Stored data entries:
----
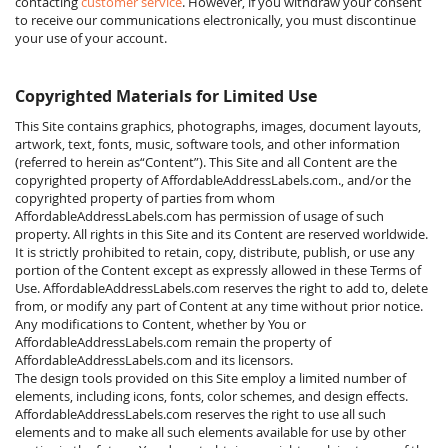
contacting
customer service
. However, if you withdraw your consent
to receive our communications electronically, you must discontinue
your use of your account.
Copyrighted Materials for Limited Use
This Site contains graphics, photographs, images, document layouts,
artwork, text, fonts, music, software tools, and other information
(referred to herein as“Content”). This Site and all Content are the
copyrighted property of AffordableAddressLabels.com., and/or the
copyrighted property of parties from whom
AffordableAddressLabels.com has permission of usage of such
property. All rights in this Site and its Content are reserved worldwide.
It is strictly prohibited to retain, copy, distribute, publish, or use any
portion of the Content except as expressly allowed in these Terms of
Use. AffordableAddressLabels.com reserves the right to add to, delete
from, or modify any part of Content at any time without prior notice.
Any modifications to Content, whether by You or
AffordableAddressLabels.com remain the property of
AffordableAddressLabels.com and its licensors.
The design tools provided on this Site employ a limited number of
elements, including icons, fonts, color schemes, and design effects.
AffordableAddressLabels.com reserves the right to use all such
elements and to make all such elements available for use by other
----
■ WHAT IS BEING ASKED
Gather every line from the entries above where the word "design" appears, and copy them.

■ OUTPUT FOR THIS TASK
The design tools provided on this Site employ a limited number of
elements, including icons, fonts, color schemes, and design effects.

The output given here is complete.